(Saved entries)
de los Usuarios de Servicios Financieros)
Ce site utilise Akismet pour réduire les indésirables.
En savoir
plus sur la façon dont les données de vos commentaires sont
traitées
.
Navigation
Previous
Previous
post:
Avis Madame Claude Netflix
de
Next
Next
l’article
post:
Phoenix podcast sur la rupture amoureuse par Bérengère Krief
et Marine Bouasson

--

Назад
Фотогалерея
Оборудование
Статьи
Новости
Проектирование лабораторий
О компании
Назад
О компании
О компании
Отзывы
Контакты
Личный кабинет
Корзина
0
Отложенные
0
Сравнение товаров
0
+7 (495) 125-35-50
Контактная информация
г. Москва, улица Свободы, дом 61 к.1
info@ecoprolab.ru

## Goal of the exercise
The lines above from the one containing "Сравнение товаров" through the one containing "info@ecoprolab.ru" are to be set down exactly, and no others.

## Exercise solution
Сравнение товаров
0
+7 (495) 125-35-50
Контактная информация
г. Москва, улица Свободы, дом 61 к.1
info@ecoprolab.ru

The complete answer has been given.